This week lawmakers are back in Tallahassee for a special session. Up for discussion among other bills are measures to provide relief for ranchers affected by Hurricane Idalia and help homeowners struggling with high insurance premiums.
Together with hurricanes, the looming threat of climate change and our booming population, the homeowners insurance crisis is a perfect storm of challenges for Florida.
But one Southwest Florida community thinks it might have some of the answers. In this episode of Florida Matters, we sit down with Babcock Ranch developer Syd Kitson and talk about planning a resilient town and building for an uncertain future.
We also explore what this community of about 5,000 residents on the fringes of a vast tract of conservation land means for the environment.
On the surface, Babcock Ranch doesn’t look too different from many planned communities in Florida. Electric golf carts whizzing past immaculate front yards and tidy homes, people strolling along the sidewalks, pine trees and palms, and in the background, the rumble of construction as new homes are built.
But some of what makes this place different isn't immediately obvious. Power lines are buried beneath roads, and the development is designed around a series of lakes and ponds built to handle flooding.
Hurricane Ian was the first real test.
"They actually sent out an advisory before the storm to the residents and saying, 'hey, you know, if your water in that lake behind your house looks like it's getting pretty high, that's okay, it's designed to be that way. If you have water coming up, and it's going between your house, that's okay, it's designed to be that way," says Lisa Hall, communications and community relations advisor for Kitson and Partners and Babcock Ranch.
In addition to the interconnected lakes, says Hall, "our streets provide even more capacity. They're part of that last ditch effort to prevent flooding: you've got those streets that are designed to hold that water as well."
During Hurricane Ian the lights, water and internet stayed on - thanks to hardened FPL lines bringing power into Babcock Ranch.
And during the day, the power to these homes is generated from a vast solar array beyond the northern end of the development.
From an observation tower, a sea of solar panels stretches into the distance.
"It's close to 800 acres. It really looks like you're looking out over the ocean," says Hall.
All of these features helped Babcock Ranch to ride out Hurricane Ian - one of the most destructive storms to ever hit Florida - relatively unscathed.
And since the storm there’s been keen interest in this development, from people who want to live here, and community leaders in other towns and cities who want to emulate what Babcock Ranch got right.
Planning and building this community has been a long process. Syd Kitson’s company paid $700 million for the 91,000 acre property from the Babcock family back in 2005 - then sold 73,000 acres back to the state of Florida, in what was the state’s biggest ever conservation land purchase.
Kitson rode out Hurricane Ian at his Babcock Ranch home.
"I just remember sitting in my home, listening to the weather person on the TV saying, it's headed right for Babcock Ranch. With all sudden that feeling like, oh, my gosh, this is this is it. We're about to be tested, a strong Category 4 hurricane about to hit our community," says Kitson.

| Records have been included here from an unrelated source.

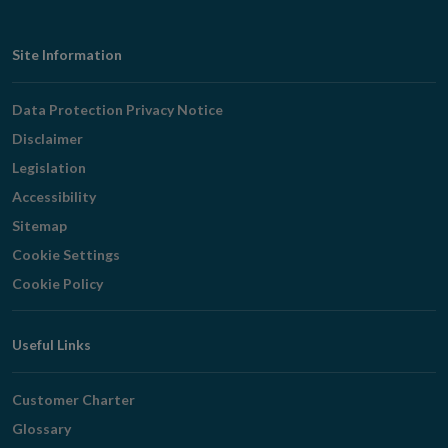
Footer
Site Information
Navigation
Data Protection Privacy Notice
Disclaimer
Legislation
Accessibility
Sitemap
Cookie Settings
Cookie Policy
Useful Links
Customer Charter
Glossary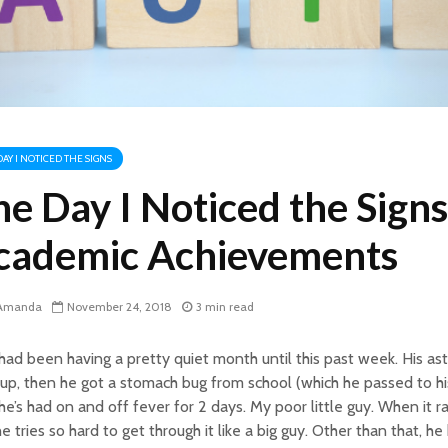
DAY I NOTICED THE SIGNS
e Day I Noticed the Signs
cademic Achievements
Amanda
November 24, 2018
3 min read
had been having a pretty quiet month until this past week. His as
 up, then he got a stomach bug from school (which he passed to h
e’s had on and off fever for 2 days. My poor little guy. When it rai
e tries so hard to get through it like a big guy. Other than that, h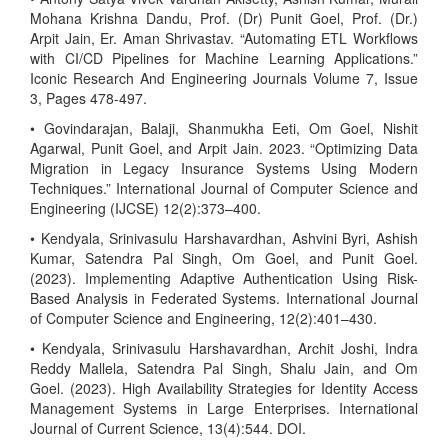
Mohana Krishna Dandu, Prof. (Dr) Punit Goel, Prof. (Dr.)
Arpit Jain, Er. Aman Shrivastav. “Automating ETL Workflows
with CI/CD Pipelines for Machine Learning Applications.”
Iconic Research And Engineering Journals Volume 7, Issue
3, Pages 478-497.
• Govindarajan, Balaji, Shanmukha Eeti, Om Goel, Nishit
Agarwal, Punit Goel, and Arpit Jain. 2023. “Optimizing Data
Migration in Legacy Insurance Systems Using Modern
Techniques.” International Journal of Computer Science and
Engineering (IJCSE) 12(2):373–400.
• Kendyala, Srinivasulu Harshavardhan, Ashvini Byri, Ashish
Kumar, Satendra Pal Singh, Om Goel, and Punit Goel.
(2023). Implementing Adaptive Authentication Using Risk-
Based Analysis in Federated Systems. International Journal
of Computer Science and Engineering, 12(2):401–430.
• Kendyala, Srinivasulu Harshavardhan, Archit Joshi, Indra
Reddy Mallela, Satendra Pal Singh, Shalu Jain, and Om
Goel. (2023). High Availability Strategies for Identity Access
Management Systems in Large Enterprises. International
Journal of Current Science, 13(4):544. DOI.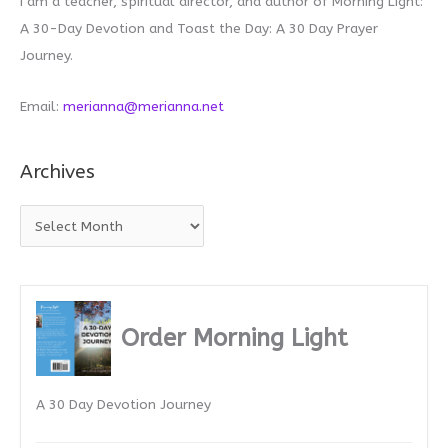
I am a teacher, spiritual director, and author of Morning Light:
A 30-Day Devotion and Toast the Day: A 30 Day Prayer
Journey.
Email:
merianna@merianna.net
Archives
A
r
c
h
i
Order Morning Light
v
e
A 30 Day Devotion Journey
s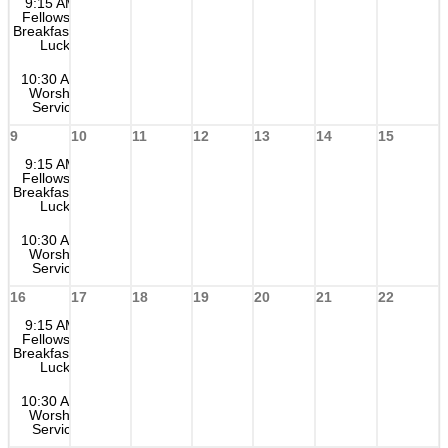
9:15 AM
Fellowship
Breakfast Pot
Luck
10:30 AM
Worship
Service
9
10
11
12
13
14
15
9:15 AM
Fellowship
Breakfast Pot
Luck
10:30 AM
Worship
Service
16
17
18
19
20
21
22
9:15 AM
Fellowship
Breakfast Pot
Luck
10:30 AM
Worship
Service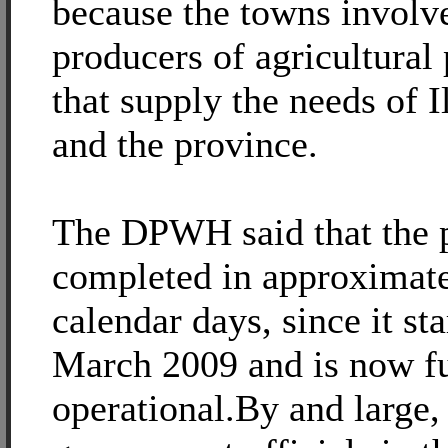
because the towns involve
producers of agricultural
that supply the needs of Il
and the province.
The DPWH said that the 
completed in approximat
calendar days, since it sta
March 2009 and is now fu
operational.By and large, 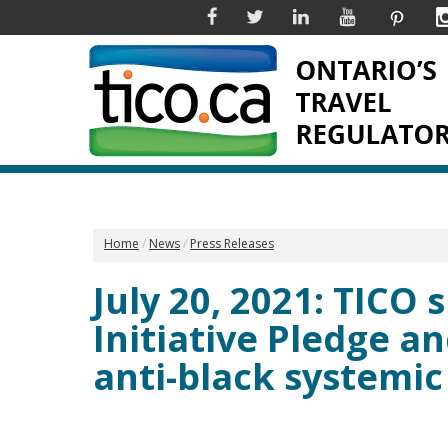
Facebook
Twitter
Linkedin
YouTube
Pinter
Home
News
Press Releases
July 20, 2021: TICO
Initiative Pledge a
anti-black systemic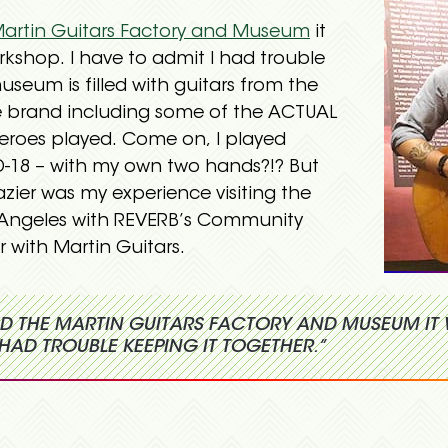
artin Guitars Factory and Museum
it
orkshop. I have to admit I had trouble
useum is filled with guitars from the
the brand including some of the ACTUAL
eroes played. Come on, I played
-18 – with my own two hands?!? But
zier was my experience visiting the
Angeles with REVERB’s Community
 with Martin Guitars.
ITED THE MARTIN GUITARS FACTORY AND MUSEUM IT 
HAD TROUBLE KEEPING IT TOGETHER.”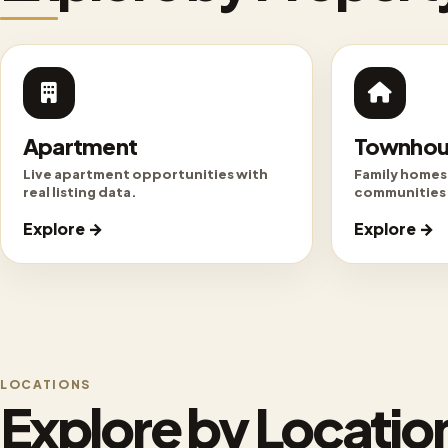
Apartment
Townhou
Live apartment opportunities with
Family homes
real listing data.
communities
Explore →
Explore →
LOCATIONS
Explore by Locatio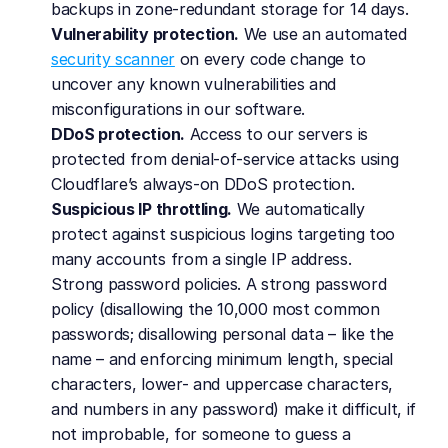
backups in zone-redundant storage for 14 days.
Vulnerability protection.
 We use an automated 
security scanner
 on every code change to 
uncover any known vulnerabilities and 
misconfigurations in our software.
DDoS protection.
 Access to our servers is 
protected from denial-of-service attacks using 
Cloudflare’s always-on DDoS protection.
Suspicious IP throttling.
 We automatically 
protect against suspicious logins targeting too 
many accounts from a single IP address.
Strong password policies. A strong password 
policy (disallowing the 10,000 most common 
passwords; disallowing personal data – like the 
name – and enforcing minimum length, special 
characters, lower- and uppercase characters, 
and numbers in any password) make it difficult, if 
not improbable, for someone to guess a 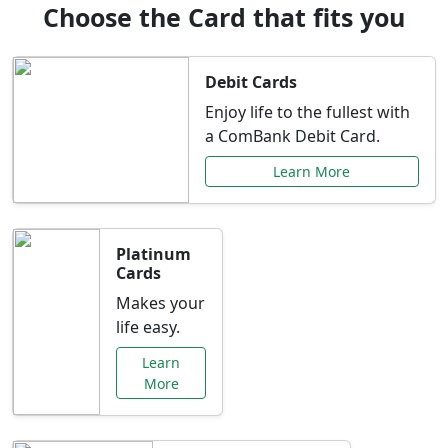
Choose the Card that fits you
Debit Cards
Enjoy life to the fullest with
a ComBank Debit Card.
Learn More
Platinum
Cards
Makes your
life easy.
Learn
More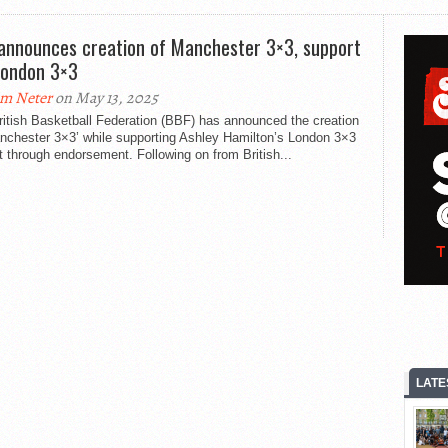
announces creation of Manchester 3×3, support
London 3×3
m Neter
on May 13, 2025
itish Basketball Federation (BBF) has announced the creation
anchester 3×3’ while supporting Ashley Hamilton’s London 3×3
t through endorsement. Following on from British...
LATE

"All the work we've done, all the planning, everything that you think that you've done right, you don't really know until you're tested."
After a sleepless night listening to 100 mile per hour plus winds "like a freight train running through my house," Kitson says he jumped in his truck to see how the town had fared.

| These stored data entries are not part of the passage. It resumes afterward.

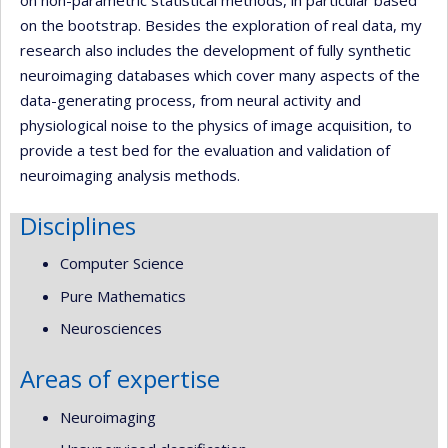
on the bootstrap. Besides the exploration of real data, my
research also includes the development of fully synthetic
neuroimaging databases which cover many aspects of the
data-generating process, from neural activity and
physiological noise to the physics of image acquisition, to
provide a test bed for the evaluation and validation of
neuroimaging analysis methods.
Disciplines
Computer Science
Pure Mathematics
Neurosciences
Areas of expertise
Neuroimaging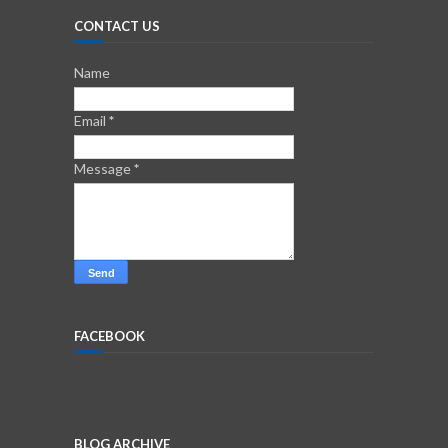
CONTACT US
Name
Email
*
Message
*
FACEBOOK
BLOG ARCHIVE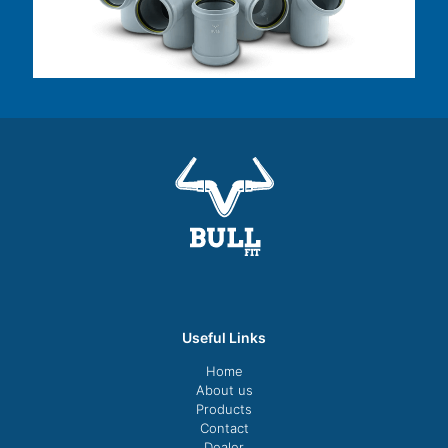
Useful Links
Home
About us
Products
Contact
Dealer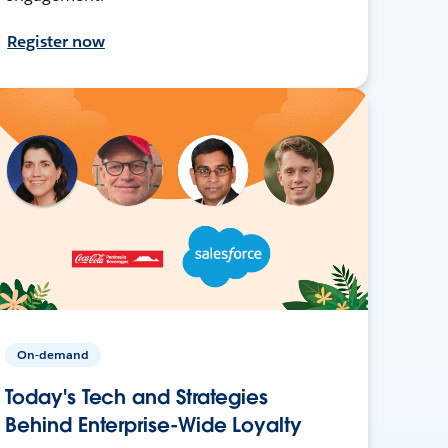
Register now
On-demand
Today's Tech and Strategies
Behind Enterprise-Wide Loyalty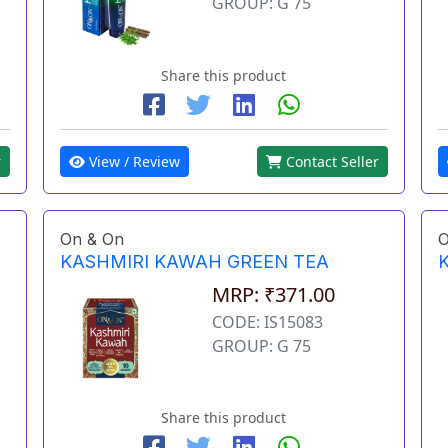
GROUP: G 75
Share this product
View / Review
Contact Seller
r
On & On
O
KASHMIRI KAWAH GREEN TEA
MRP: ₹371.00
CODE: IS15083
GROUP: G 75
Share this product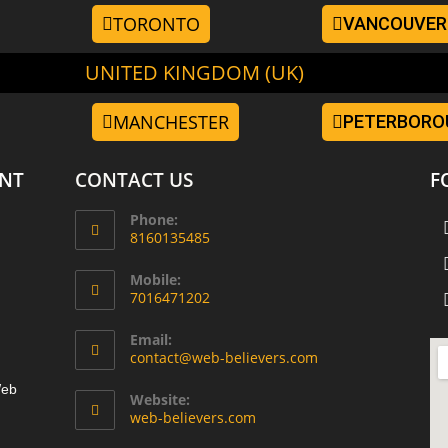
TORONTO
VANCOUVER
UNITED KINGDOM (UK)
MANCHESTER
PETERBORO
NT
CONTACT US
F
Phone:
8160135485
Mobile:
7016471202
Email:
contact@web-believers.com
Web
Website:
web-believers.com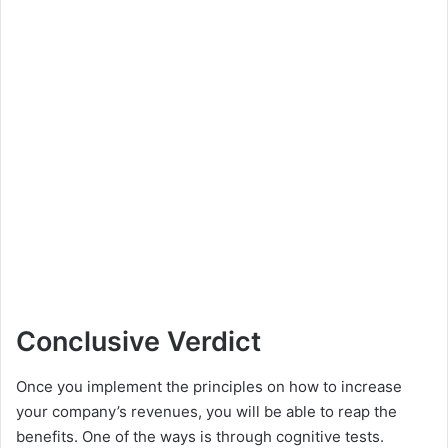
Conclusive Verdict
Once you implement the principles on how to increase
your company’s revenues, you will be able to reap the
benefits. One of the ways is through cognitive tests.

"And it was absolutely shocking to see minimal damage," says Kitson.
"Literally everybody's walking outside, just looking around almost in stunned silence, just trying to take it all in while all around us there was this destruction, and people had lost their lives. And there was so much devastation surrounding us."
Kitson says while it's expensive, the investment in resilience and sustainability has been worthwhile, and since Hurricane Ian, he's been fielding calls from other communities asking for advice.
"What what I tell them is if you can get the political will, to not think short term, but think long term, you got to plant some seeds right now. That's like, for example, hardening the infrastructure," he says.
"I mean, you've got to do something, you can't just rebuild it the way it was, because guess what it's going to flood again. And this rinse and repeat of the same mistake just makes no sense at all."
And, says Kitson, sustainability is just as important as resilience as Florida's demand for housing continues.
"There are 1000 people a day moving into Florida net. So when you think about developments, I don't care where they are, or what they are, they have impacts, they create impacts, and we must mitigate those impacts. That's our responsibility, in my view, from the private sector."